▶ [Your task]:
From the first line to the last, copy the data exactly.

▶ [Information given]:
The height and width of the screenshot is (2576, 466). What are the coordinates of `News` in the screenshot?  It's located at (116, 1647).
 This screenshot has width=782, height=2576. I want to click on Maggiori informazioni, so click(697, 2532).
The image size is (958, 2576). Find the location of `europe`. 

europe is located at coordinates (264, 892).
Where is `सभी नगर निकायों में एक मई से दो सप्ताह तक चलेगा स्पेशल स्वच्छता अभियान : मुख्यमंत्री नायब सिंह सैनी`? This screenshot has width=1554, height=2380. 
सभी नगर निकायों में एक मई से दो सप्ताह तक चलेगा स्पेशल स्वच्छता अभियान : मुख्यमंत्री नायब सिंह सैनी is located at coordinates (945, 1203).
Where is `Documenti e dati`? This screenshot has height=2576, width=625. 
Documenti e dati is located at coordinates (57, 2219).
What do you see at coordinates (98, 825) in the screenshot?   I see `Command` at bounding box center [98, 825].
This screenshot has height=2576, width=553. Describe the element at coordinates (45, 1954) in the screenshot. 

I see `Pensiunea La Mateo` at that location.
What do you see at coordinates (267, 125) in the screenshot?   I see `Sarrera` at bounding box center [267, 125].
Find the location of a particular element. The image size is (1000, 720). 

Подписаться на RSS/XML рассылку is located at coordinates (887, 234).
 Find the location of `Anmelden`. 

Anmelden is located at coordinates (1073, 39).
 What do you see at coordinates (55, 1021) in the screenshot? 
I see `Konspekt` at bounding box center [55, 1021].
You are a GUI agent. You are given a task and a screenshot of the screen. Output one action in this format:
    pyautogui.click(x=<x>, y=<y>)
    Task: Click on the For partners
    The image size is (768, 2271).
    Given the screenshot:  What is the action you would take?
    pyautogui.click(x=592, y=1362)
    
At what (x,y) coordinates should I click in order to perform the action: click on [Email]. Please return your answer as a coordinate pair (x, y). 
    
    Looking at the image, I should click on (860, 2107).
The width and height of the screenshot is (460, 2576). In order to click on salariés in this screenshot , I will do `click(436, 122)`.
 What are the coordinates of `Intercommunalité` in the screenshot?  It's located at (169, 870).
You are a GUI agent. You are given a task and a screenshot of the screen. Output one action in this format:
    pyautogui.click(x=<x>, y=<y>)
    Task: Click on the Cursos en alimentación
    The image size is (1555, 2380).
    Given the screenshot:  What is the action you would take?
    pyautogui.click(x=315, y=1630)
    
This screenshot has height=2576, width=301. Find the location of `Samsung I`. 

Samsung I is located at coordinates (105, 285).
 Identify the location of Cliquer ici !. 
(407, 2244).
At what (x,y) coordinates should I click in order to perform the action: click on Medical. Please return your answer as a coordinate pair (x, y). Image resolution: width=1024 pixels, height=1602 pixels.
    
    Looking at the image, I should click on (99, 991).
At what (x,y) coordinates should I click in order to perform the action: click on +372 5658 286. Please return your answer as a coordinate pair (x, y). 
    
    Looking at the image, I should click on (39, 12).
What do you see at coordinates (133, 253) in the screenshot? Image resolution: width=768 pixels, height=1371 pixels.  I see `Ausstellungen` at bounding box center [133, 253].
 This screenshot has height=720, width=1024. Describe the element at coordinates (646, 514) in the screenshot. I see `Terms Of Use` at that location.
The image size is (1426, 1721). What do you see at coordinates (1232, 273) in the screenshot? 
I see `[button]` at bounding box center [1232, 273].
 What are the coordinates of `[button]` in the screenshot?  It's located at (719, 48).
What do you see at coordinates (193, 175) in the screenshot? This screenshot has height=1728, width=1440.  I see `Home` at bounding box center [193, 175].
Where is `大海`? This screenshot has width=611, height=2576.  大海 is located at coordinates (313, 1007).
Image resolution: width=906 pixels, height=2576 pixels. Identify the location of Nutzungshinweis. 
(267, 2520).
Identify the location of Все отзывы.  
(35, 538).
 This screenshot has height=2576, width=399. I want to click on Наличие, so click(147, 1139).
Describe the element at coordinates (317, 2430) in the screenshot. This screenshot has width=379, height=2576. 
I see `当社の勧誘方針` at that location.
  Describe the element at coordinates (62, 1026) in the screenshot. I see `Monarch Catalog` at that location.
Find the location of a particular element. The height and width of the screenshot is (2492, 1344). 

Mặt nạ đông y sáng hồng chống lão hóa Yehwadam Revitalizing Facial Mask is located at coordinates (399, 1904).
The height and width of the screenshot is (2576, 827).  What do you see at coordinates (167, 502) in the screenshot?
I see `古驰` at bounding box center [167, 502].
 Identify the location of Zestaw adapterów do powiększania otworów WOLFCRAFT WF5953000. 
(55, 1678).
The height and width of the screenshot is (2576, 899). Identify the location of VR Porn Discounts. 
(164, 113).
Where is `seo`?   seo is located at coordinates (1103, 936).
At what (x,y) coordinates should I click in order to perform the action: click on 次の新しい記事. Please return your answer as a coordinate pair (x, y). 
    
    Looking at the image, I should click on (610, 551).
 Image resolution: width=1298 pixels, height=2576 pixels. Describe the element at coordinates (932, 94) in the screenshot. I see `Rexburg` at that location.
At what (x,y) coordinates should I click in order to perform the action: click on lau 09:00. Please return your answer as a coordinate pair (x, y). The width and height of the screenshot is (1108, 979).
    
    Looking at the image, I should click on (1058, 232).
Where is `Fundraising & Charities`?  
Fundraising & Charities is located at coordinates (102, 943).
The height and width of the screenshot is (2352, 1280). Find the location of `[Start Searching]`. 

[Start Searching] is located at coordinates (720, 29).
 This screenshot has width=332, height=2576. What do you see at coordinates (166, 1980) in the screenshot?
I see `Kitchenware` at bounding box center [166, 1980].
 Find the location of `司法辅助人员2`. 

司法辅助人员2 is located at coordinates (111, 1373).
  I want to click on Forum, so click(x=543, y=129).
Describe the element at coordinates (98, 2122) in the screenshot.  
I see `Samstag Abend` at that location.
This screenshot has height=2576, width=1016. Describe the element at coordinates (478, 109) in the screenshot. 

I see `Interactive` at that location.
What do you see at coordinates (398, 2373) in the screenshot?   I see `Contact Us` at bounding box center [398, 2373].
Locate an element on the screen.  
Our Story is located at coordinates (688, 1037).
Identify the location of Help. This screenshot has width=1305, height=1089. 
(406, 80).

▶ [Result below]:
The height and width of the screenshot is (2576, 466). What are the coordinates of `News` in the screenshot?  It's located at (116, 1647).
 This screenshot has width=782, height=2576. I want to click on Maggiori informazioni, so click(697, 2532).
The image size is (958, 2576). Find the location of `europe`. 

europe is located at coordinates (264, 892).
Where is `सभी नगर निकायों में एक मई से दो सप्ताह तक चलेगा स्पेशल स्वच्छता अभियान : मुख्यमंत्री नायब सिंह सैनी`? This screenshot has width=1554, height=2380. 
सभी नगर निकायों में एक मई से दो सप्ताह तक चलेगा स्पेशल स्वच्छता अभियान : मुख्यमंत्री नायब सिंह सैनी is located at coordinates (945, 1203).
Where is `Documenti e dati`? This screenshot has height=2576, width=625. 
Documenti e dati is located at coordinates (57, 2219).
What do you see at coordinates (98, 825) in the screenshot?   I see `Command` at bounding box center [98, 825].
This screenshot has height=2576, width=553. Describe the element at coordinates (45, 1954) in the screenshot. 

I see `Pensiunea La Mateo` at that location.
What do you see at coordinates (267, 125) in the screenshot?   I see `Sarrera` at bounding box center [267, 125].
Find the location of a particular element. The image size is (1000, 720). 

Подписаться на RSS/XML рассылку is located at coordinates (887, 234).
 Find the location of `Anmelden`. 

Anmelden is located at coordinates (1073, 39).
 What do you see at coordinates (55, 1021) in the screenshot? 
I see `Konspekt` at bounding box center [55, 1021].
You are a GUI agent. You are given a task and a screenshot of the screen. Output one action in this format:
    pyautogui.click(x=<x>, y=<y>)
    Task: Click on the For partners
    The image size is (768, 2271).
    Given the screenshot:  What is the action you would take?
    pyautogui.click(x=592, y=1362)
    
At what (x,y) coordinates should I click in order to perform the action: click on [Email]. Please return your answer as a coordinate pair (x, y). 
    
    Looking at the image, I should click on (860, 2107).
The width and height of the screenshot is (460, 2576). In order to click on salariés in this screenshot , I will do `click(436, 122)`.
 What are the coordinates of `Intercommunalité` in the screenshot?  It's located at (169, 870).
You are a GUI agent. You are given a task and a screenshot of the screen. Output one action in this format:
    pyautogui.click(x=<x>, y=<y>)
    Task: Click on the Cursos en alimentación
    The image size is (1555, 2380).
    Given the screenshot:  What is the action you would take?
    pyautogui.click(x=315, y=1630)
    
This screenshot has height=2576, width=301. Find the location of `Samsung I`. 

Samsung I is located at coordinates (105, 285).
 Identify the location of Cliquer ici !. 
(407, 2244).
At what (x,y) coordinates should I click in order to perform the action: click on Medical. Please return your answer as a coordinate pair (x, y). Image resolution: width=1024 pixels, height=1602 pixels.
    
    Looking at the image, I should click on (99, 991).
At what (x,y) coordinates should I click in order to perform the action: click on +372 5658 286. Please return your answer as a coordinate pair (x, y). 
    
    Looking at the image, I should click on (39, 12).
What do you see at coordinates (133, 253) in the screenshot? Image resolution: width=768 pixels, height=1371 pixels.  I see `Ausstellungen` at bounding box center [133, 253].
 This screenshot has height=720, width=1024. Describe the element at coordinates (646, 514) in the screenshot. I see `Terms Of Use` at that location.
The image size is (1426, 1721). What do you see at coordinates (1232, 273) in the screenshot? 
I see `[button]` at bounding box center [1232, 273].
 What are the coordinates of `[button]` in the screenshot?  It's located at (719, 48).
What do you see at coordinates (193, 175) in the screenshot? This screenshot has height=1728, width=1440.  I see `Home` at bounding box center [193, 175].
Where is `大海`? This screenshot has width=611, height=2576.  大海 is located at coordinates (313, 1007).
Image resolution: width=906 pixels, height=2576 pixels. Identify the location of Nutzungshinweis. 
(267, 2520).
Identify the location of Все отзывы.  
(35, 538).
 This screenshot has height=2576, width=399. I want to click on Наличие, so click(147, 1139).
Describe the element at coordinates (317, 2430) in the screenshot. This screenshot has width=379, height=2576. 
I see `当社の勧誘方針` at that location.
  Describe the element at coordinates (62, 1026) in the screenshot. I see `Monarch Catalog` at that location.
Find the location of a particular element. The height and width of the screenshot is (2492, 1344). 

Mặt nạ đông y sáng hồng chống lão hóa Yehwadam Revitalizing Facial Mask is located at coordinates (399, 1904).
The height and width of the screenshot is (2576, 827).  What do you see at coordinates (167, 502) in the screenshot?
I see `古驰` at bounding box center [167, 502].
 Identify the location of Zestaw adapterów do powiększania otworów WOLFCRAFT WF5953000. 
(55, 1678).
The height and width of the screenshot is (2576, 899). Identify the location of VR Porn Discounts. 
(164, 113).
Where is `seo`?   seo is located at coordinates (1103, 936).
At what (x,y) coordinates should I click in order to perform the action: click on 次の新しい記事. Please return your answer as a coordinate pair (x, y). 
    
    Looking at the image, I should click on (610, 551).
 Image resolution: width=1298 pixels, height=2576 pixels. Describe the element at coordinates (932, 94) in the screenshot. I see `Rexburg` at that location.
At what (x,y) coordinates should I click in order to perform the action: click on lau 09:00. Please return your answer as a coordinate pair (x, y). The width and height of the screenshot is (1108, 979).
    
    Looking at the image, I should click on (1058, 232).
Where is `Fundraising & Charities`?  
Fundraising & Charities is located at coordinates (102, 943).
The height and width of the screenshot is (2352, 1280). Find the location of `[Start Searching]`. 

[Start Searching] is located at coordinates (720, 29).
 This screenshot has width=332, height=2576. What do you see at coordinates (166, 1980) in the screenshot?
I see `Kitchenware` at bounding box center [166, 1980].
 Find the location of `司法辅助人员2`. 

司法辅助人员2 is located at coordinates (111, 1373).
  I want to click on Forum, so click(x=543, y=129).
Describe the element at coordinates (98, 2122) in the screenshot.  
I see `Samstag Abend` at that location.
This screenshot has height=2576, width=1016. Describe the element at coordinates (478, 109) in the screenshot. 

I see `Interactive` at that location.
What do you see at coordinates (398, 2373) in the screenshot?   I see `Contact Us` at bounding box center [398, 2373].
Locate an element on the screen.  
Our Story is located at coordinates (688, 1037).
Identify the location of Help. This screenshot has width=1305, height=1089. 
(406, 80).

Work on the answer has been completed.